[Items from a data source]
──────────
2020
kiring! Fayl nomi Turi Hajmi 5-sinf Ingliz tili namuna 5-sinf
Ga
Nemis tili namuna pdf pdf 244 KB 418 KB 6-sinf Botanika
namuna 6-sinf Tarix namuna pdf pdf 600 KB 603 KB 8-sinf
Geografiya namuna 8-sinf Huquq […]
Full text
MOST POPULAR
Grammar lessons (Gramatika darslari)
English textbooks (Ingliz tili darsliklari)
──────────
A line belongs in the answer if it contains the word "sinf"; copy every such line from the data above.

Task output:
kiring! Fayl nomi Turi Hajmi 5-sinf Ingliz tili namuna 5-sinf
Nemis tili namuna pdf pdf 244 KB 418 KB 6-sinf Botanika
namuna 6-sinf Tarix namuna pdf pdf 600 KB 603 KB 8-sinf
Geografiya namuna 8-sinf Huquq […]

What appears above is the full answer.